Work to be completed – Exclude the pictures, then restate every entry below exactly.

=-=-=-=-=

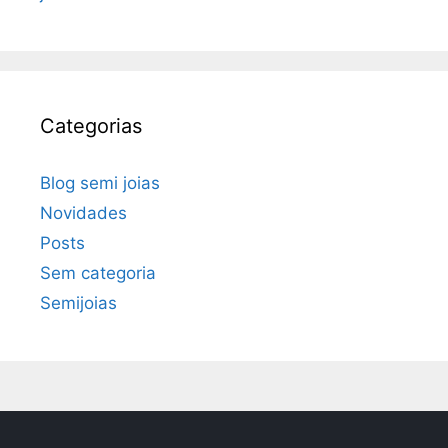
Categorias
Blog semi joias
Novidades
Posts
Sem categoria
Semijoias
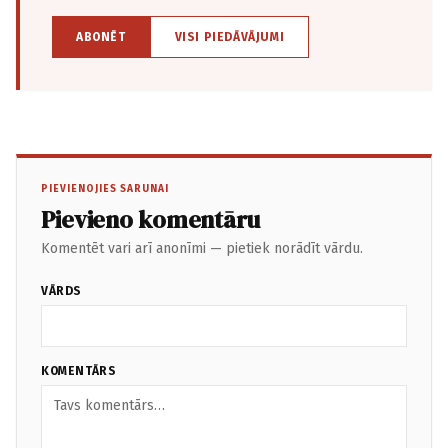
ABONĒT
VISI PIEDĀVĀJUMI
PIEVIENOJIES SARUNAI
Pievieno komentāru
Komentēt vari arī anonīmi — pietiek norādīt vārdu.
VĀRDS
KOMENTĀRS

=-=-=-=-=

Exercise solution –
Categorias
Blog semi joias
Novidades
Posts
Sem categoria
Semijoias
ABONĒT
VISI PIEDĀVĀJUMI
PIEVIENOJIES SARUNAI
Pievieno komentāru
Komentēt vari arī anonīmi — pietiek norādīt vārdu.
VĀRDS
KOMENTĀRS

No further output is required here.